* _Exercise goal_
Copy the entries below verbatim, omitting any pictures they contain.

* _Source records_

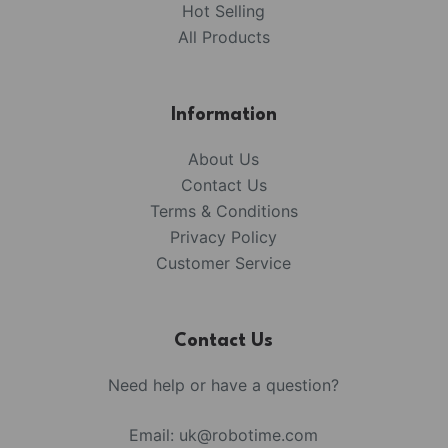
Hot Selling
All Products
Information
About Us
Contact Us
Terms & Conditions
Privacy Policy
Customer Service
Contact Us
Need help or have a question?
Email:
uk@robotime.com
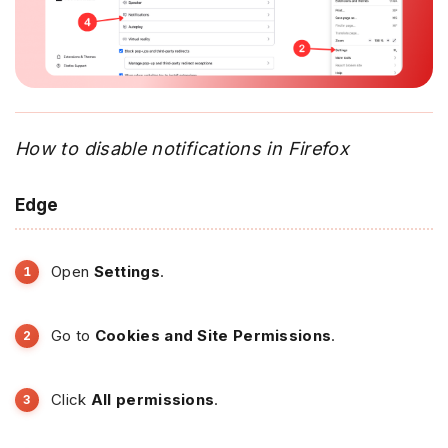
How to disable notifications in Firefox
Edge
Open
Settings
.
Go to
Cookies and Site Permissions
.
Click
All permissions
.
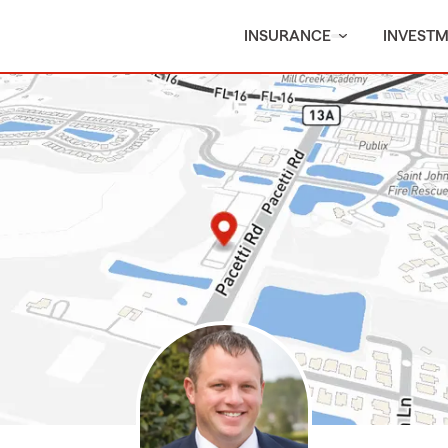
INSURANCE
INVEST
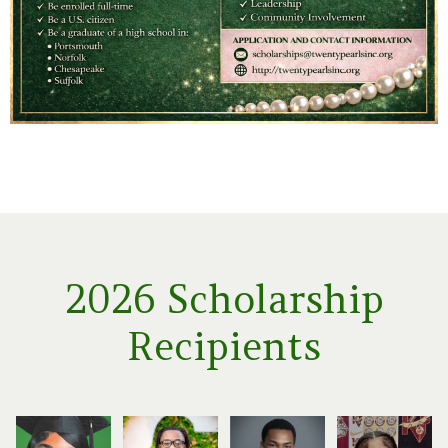
2026 Scholarship
Recipients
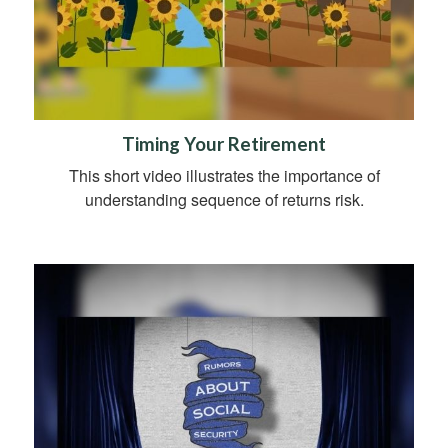
Timing Your Retirement
This short video illustrates the importance of
understanding sequence of returns risk.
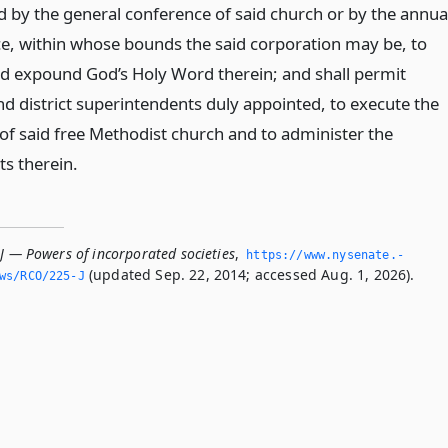
d by the general conference of said church or by the annua
e, within whose bounds the said corporation may be, to
d expound God’s Holy Word therein; and shall permit
nd district superintendents duly appointed, to execute the
 of said free Methodist church and to administer the
s therein.
J — Powers of incorporated societies
,
https://www.­nysenate.­
(updated Sep. 22, 2014; accessed Aug. 1, 2026).
ws/RCO/225-J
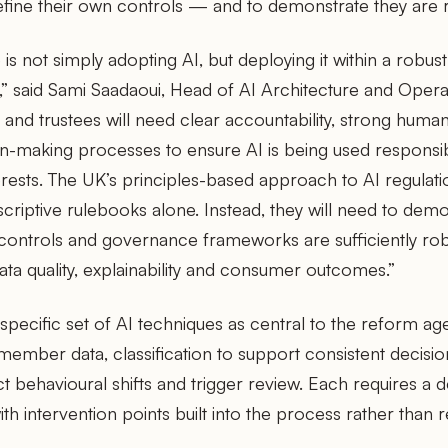
efine their own controls — and to demonstrate they are 
 is not simply adopting AI, but deploying it within a rob
” said Sami Saadaoui, Head of AI Architecture and Opera
and trustees will need clear accountability, strong huma
on-making processes to ensure AI is being used responsib
rests. The UK’s principles-based approach to AI regulat
criptive rulebooks alone. Instead, they will need to demon
controls and governance frameworks are sufficiently ro
data quality, explainability and consumer outcomes.”
 specific set of AI techniques as central to the reform ag
n member data, classification to support consistent decisi
t behavioural shifts and trigger review. Each requires a d
h intervention points built into the process rather than re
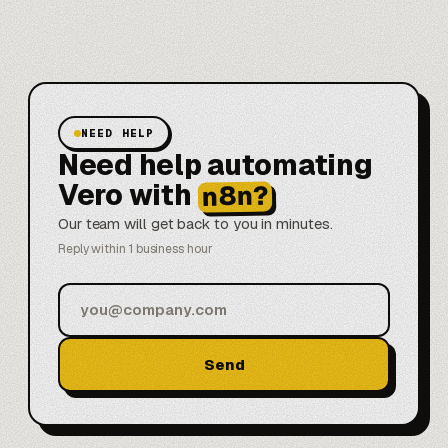
NEED HELP
Need help automating
Vero with
n8n?
Our team will get back to you in minutes.
Reply within 1 business hour
Send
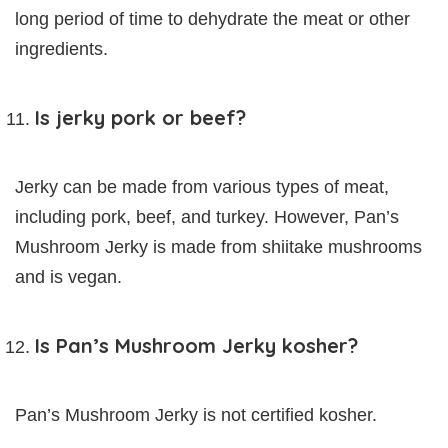
long period of time to dehydrate the meat or other
ingredients.
Is jerky pork or beef?
Jerky can be made from various types of meat,
including pork, beef, and turkey. However, Pan’s
Mushroom Jerky is made from shiitake mushrooms
and is vegan.
Is Pan’s Mushroom Jerky kosher?
Pan’s Mushroom Jerky is not certified kosher.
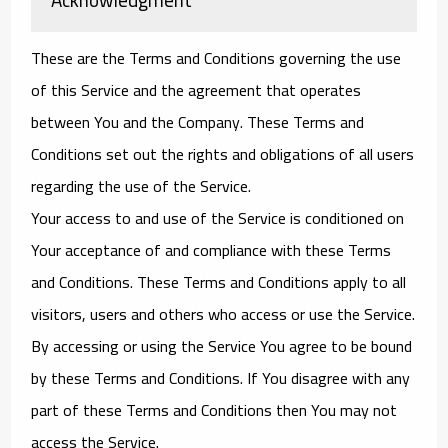
These are the Terms and Conditions governing the use
of this Service and the agreement that operates
between You and the Company. These Terms and
Conditions set out the rights and obligations of all users
regarding the use of the Service.
Your access to and use of the Service is conditioned on
Your acceptance of and compliance with these Terms
and Conditions. These Terms and Conditions apply to all
visitors, users and others who access or use the Service.
By accessing or using the Service You agree to be bound
by these Terms and Conditions. If You disagree with any
part of these Terms and Conditions then You may not
access the Service.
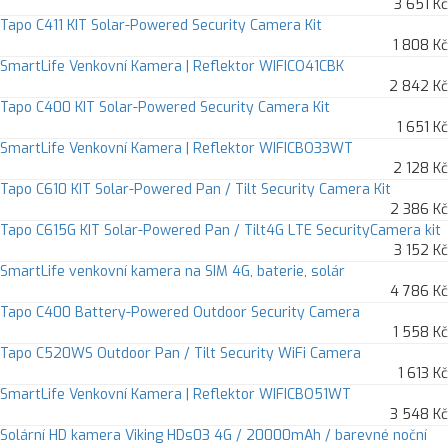
3 651 Kč
Tapo C411 KIT Solar-Powered Security Camera Kit
1 808 Kč
SmartLife Venkovní Kamera | Reflektor WIFICO41CBK
2 842 Kč
Tapo C400 KIT Solar-Powered Security Camera Kit
1 651 Kč
SmartLife Venkovní Kamera | Reflektor WIFICBO33WT
2 128 Kč
Tapo C610 KIT Solar-Powered Pan / Tilt Security Camera Kit
2 386 Kč
Tapo C615G KIT Solar-Powered Pan / Tilt4G LTE SecurityCamera kit
3 152 Kč
SmartLife venkovní kamera na SIM 4G, baterie, solár
4 786 Kč
Tapo C400 Battery-Powered Outdoor Security Camera
1 558 Kč
Tapo C520WS Outdoor Pan / Tilt Security WiFi Camera
1 613 Kč
SmartLife Venkovní Kamera | Reflektor WIFICBO51WT
3 548 Kč
Solární HD kamera Viking HDs03 4G / 20000mAh / barevné noční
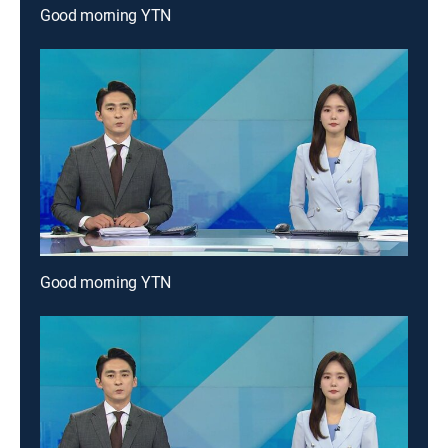
Good morning YTN
Good morning YTN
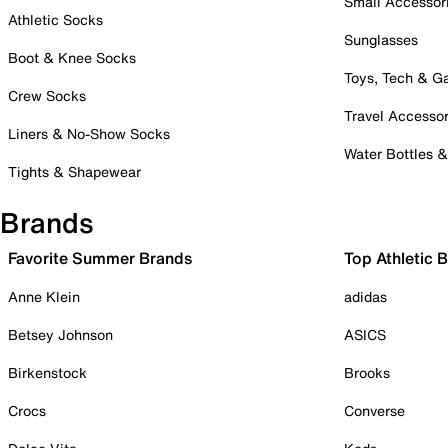
Small Accessor
Athletic Socks
Sunglasses
Boot & Knee Socks
Toys, Tech & 
Crew Socks
Travel Accessor
Liners & No-Show Socks
Water Bottles 
Tights & Shapewear
Brands
Favorite Summer Brands
Top Athletic 
Anne Klein
adidas
Betsey Johnson
ASICS
Birkenstock
Brooks
Crocs
Converse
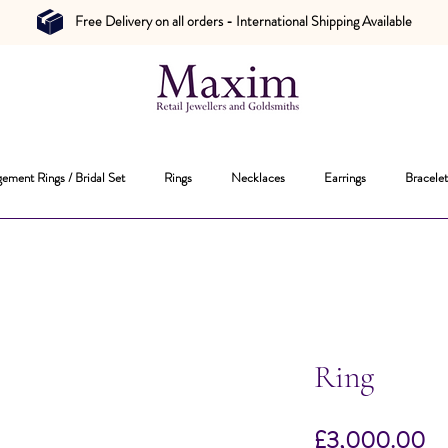
Free Delivery on all orders - International Shipping Available
ement Rings / Bridal Set
Rings
Necklaces
Earrings
Bracelet
Ring
Pr
£3,000.00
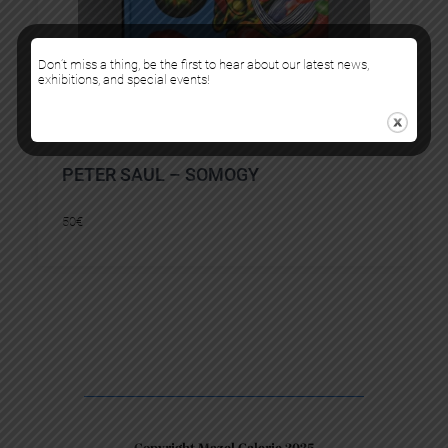
Don’t miss a thing, be the first to hear about our latest news,
exhibitions, and special events!
PETER SAUL – SOMOGY
50
€
Copyright Mazel Galerie 2025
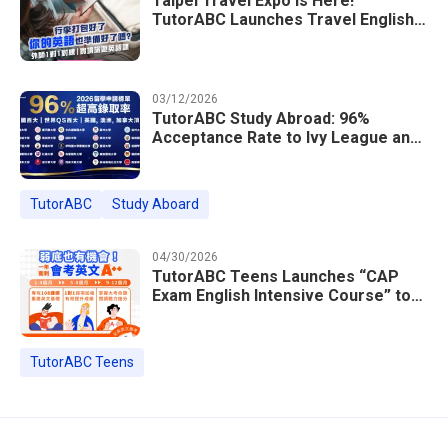
Taipei Travel Expo Is Here!
TutorABC Launches Travel English
Speaking Intensive Course — Up to
85% Off Plus 16 Free Instructor
Lessons
03/12/2026
TutorABC Study Abroad: 96%
Acceptance Rate to Ivy League and
Global Top 100 Universities in 2026
TutorABC
Study Aboard
04/30/2026
TutorABC Teens Launches “CAP
Exam English Intensive Course” to
Help Students Ace Taiwan’s High
School Entrance Exams
TutorABC Teens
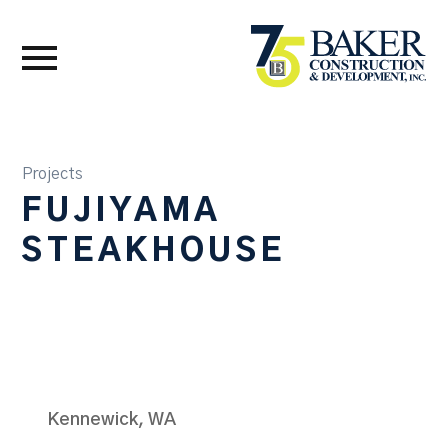
Projects
FUJIYAMA
STEAKHOUSE
Kennewick, WA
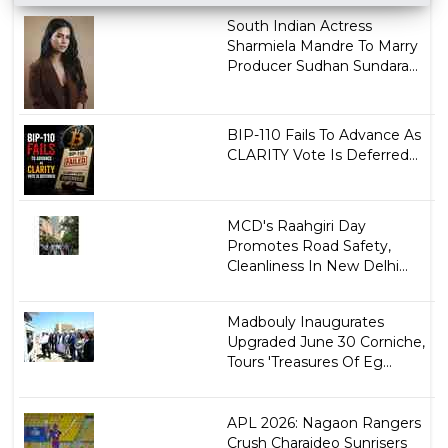
South Indian Actress
Sharmiela Mandre To Marry
Producer Sudhan Sundara...
BIP-110 Fails To Advance As
CLARITY Vote Is Deferred...
MCD's Raahgiri Day
Promotes Road Safety,
Cleanliness In New Delhi...
Madbouly Inaugurates
Upgraded June 30 Corniche,
Tours 'Treasures Of Eg...
APL 2026: Nagaon Rangers
Crush Charaideo Sunrisers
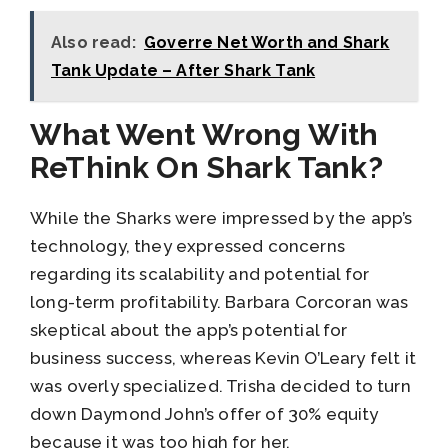
Also read:
Goverre Net Worth and Shark
Tank Update – After Shark Tank
What Went Wrong With
ReThink On Shark Tank?
While the Sharks were impressed by the app’s
technology, they expressed concerns
regarding its scalability and potential for
long-term profitability. Barbara Corcoran was
skeptical about the app’s potential for
business success, whereas Kevin O’Leary felt it
was overly specialized. Trisha decided to turn
down Daymond John’s offer of 30% equity
because it was too high for her.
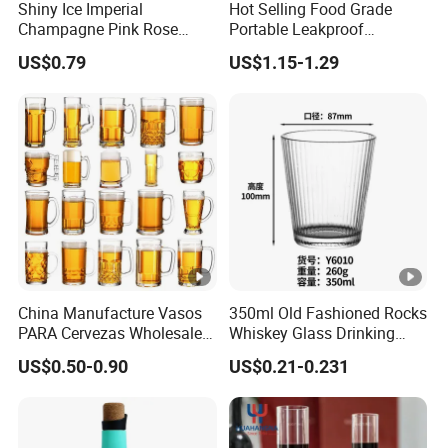
Shiny Ice Imperial
Hot Selling Food Grade
Champagne Pink Rose
Portable Leakproof
Acrylic Plastic Goblets
Retractable Foldable
US$0.79
US$1.15-1.29
Glasses Flutes
Silicone Water Bottle 500ml
Outdoor Sports Travel
Drinking Bottle
China Manufacture Vasos
350ml Old Fashioned Rocks
PARA Cervezas Wholesale
Whiskey Glass Drinking
Classical Clear World
Ribbed Tumbler with Heat
US$0.50-0.90
US$0.21-0.231
Football Wine Glassware
Resistant
Drinking Customized Logo
Glass Craft Pilsner Beer
Mugs with Handle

* _Response for this exercise_
Hot Selling
All Products
Information
About Us
Contact Us
Terms & Conditions
Privacy Policy
Customer Service
Contact Us
Need help or have a question?
Email:
uk@robotime.com
How to disable notifications in Firefox
Edge
Open
Settings
.
Go to
Cookies and Site Permissions
.
Click
All permissions
.
INSURANCE
INVEST
2026 Scholarship
Recipients
Timing Your Retirement
This short video illustrates the importance of
understanding sequence of returns risk.
d by the general conference of said church or by the annua
e, within whose bounds the said corporation may be, to
d expound God’s Holy Word therein; and shall permit
nd district superintendents duly appointed, to execute the
 of said free Methodist church and to administer the
s therein.
J — Powers of incorporated societies
,
https://www.­nysenate.­
(updated Sep. 22, 2014; accessed Aug. 1, 2026).
ws/RCO/225-J
efine their own controls — and to demonstrate they are 
 is not simply adopting AI, but deploying it within a rob
” said Sami Saadaoui, Head of AI Architecture and Opera
and trustees will need clear accountability, strong huma
on-making processes to ensure AI is being used responsib
rests. The UK’s principles-based approach to AI regulat
criptive rulebooks alone. Instead, they will need to demon
controls and governance frameworks are sufficiently ro
data quality, explainability and consumer outcomes.”
 specific set of AI techniques as central to the reform ag
n member data, classification to support consistent decisi
t behavioural shifts and trigger review. Each requires a d
h intervention points built into the process rather than re
NEED HELP
Need help automating
Vero with
n8n?
Our team will get back to you in minutes.
Reply within 1 business hour
Send
long period of time to dehydrate the meat or other
ingredients.
Is jerky pork or beef?
Jerky can be made from various types of meat,
including pork, beef, and turkey. However, Pan’s
Mushroom Jerky is made from shiitake mushrooms
and is vegan.
Is Pan’s Mushroom Jerky kosher?
Pan’s Mushroom Jerky is not certified kosher.
These are the Terms and Conditions governing the use
of this Service and the agreement that operates
between You and the Company. These Terms and
Conditions set out the rights and obligations of all users
regarding the use of the Service.
Your access to and use of the Service is conditioned on
Your acceptance of and compliance with these Terms
and Conditions. These Terms and Conditions apply to all
visitors, users and others who access or use the Service.
By accessing or using the Service You agree to be bound
by these Terms and Conditions. If You disagree with any
part of these Terms and Conditions then You may not
access the Service.
3 651 Kč
Tapo C411 KIT Solar-Powered Security Camera Kit
1 808 Kč
SmartLife Venkovní Kamera | Reflektor WIFICO41CBK
2 842 Kč
Tapo C400 KIT Solar-Powered Security Camera Kit
1 651 Kč
SmartLife Venkovní Kamera | Reflektor WIFICBO33WT
2 128 Kč
Tapo C610 KIT Solar-Powered Pan / Tilt Security Camera Kit
2 386 Kč
Tapo C615G KIT Solar-Powered Pan / Tilt4G LTE SecurityCamera kit
3 152 Kč
SmartLife venkovní kamera na SIM 4G, baterie, solár
4 786 Kč
Tapo C400 Battery-Powered Outdoor Security Camera
1 558 Kč
Tapo C520WS Outdoor Pan / Tilt Security WiFi Camera
1 613 Kč
SmartLife Venkovní Kamera | Reflektor WIFICBO51WT
3 548 Kč
Solární HD kamera Viking HDs03 4G / 20000mAh / barevné noční
Good morning YTN
Good morning YTN
Small Accessor
Athletic Socks
Sunglasses
Boot & Knee Socks
Toys, Tech & 
Crew Socks
Travel Accessor
Liners & No-Show Socks
Water Bottles 
Tights & Shapewear
Brands
Favorite Summer Brands
Top Athletic 
Anne Klein
adidas
Betsey Johnson
ASICS
Birkenstock
Brooks
Crocs
Converse
Free Delivery on all orders - International Shipping Available
ement Rings / Bridal Set
Rings
Necklaces
Earrings
Bracelet
Ring
Pr
£3,000.00
Don’t miss a thing, be the first to hear about our latest news,
exhibitions, and special events!
PETER SAUL – SOMOGY
50
€
Copyright Mazel Galerie 2025
Taipei Travel Expo Is Here!
TutorABC Launches Travel English
Speaking Intensive Course — Up to
85% Off Plus 16 Free Instructor
Lessons
03/12/2026
TutorABC Study Abroad: 96%
Acceptance Rate to Ivy League and
Global Top 100 Universities in 2026
TutorABC
Study Aboard
04/30/2026
TutorABC Teens Launches “CAP
Exam English Intensive Course” to
Help Students Ace Taiwan’s High
School Entrance Exams
TutorABC Teens
Projects
FUJIYAMA
STEAKHOUSE
Kennewick, WA
South Indian Actress
Sharmiela Mandre To Marry
Producer Sudhan Sundara...
BIP-110 Fails To Advance As
CLARITY Vote Is Deferred...
MCD's Raahgiri Day
Promotes Road Safety,
Cleanliness In New Delhi...
Madbouly Inaugurates
Upgraded June 30 Corniche,
Tours 'Treasures Of Eg...
APL 2026: Nagaon Rangers
Crush Charaideo Sunrisers
Also read:
Goverre Net Worth and Shark
Tank Update – After Shark Tank
What Went Wrong With
ReThink On Shark Tank?
While the Sharks were impressed by the app’s
technology, they expressed concerns
regarding its scalability and potential for
long-term profitability. Barbara Corcoran was
skeptical about the app’s potential for
business success, whereas Kevin O’Leary felt it
was overly specialized. Trisha decided to turn
down Daymond John’s offer of 30% equity
because it was too high for her.
Shiny Ice Imperial
Hot Selling Food Grade
Champagne Pink Rose
Portable Leakproof
Acrylic Plastic Goblets
Retractable Foldable
US$0.79
US$1.15-1.29
Glasses Flutes
Silicone Water Bottle 500ml
Outdoor Sports Travel
Drinking Bottle
China Manufacture Vasos
350ml Old Fashioned Rocks
PARA Cervezas Wholesale
Whiskey Glass Drinking
Classical Clear World
Ribbed Tumbler with Heat
US$0.50-0.90
US$0.21-0.231
Football Wine Glassware
Resistant
Drinking Customized Logo
Glass Craft Pilsner Beer
Mugs with Handle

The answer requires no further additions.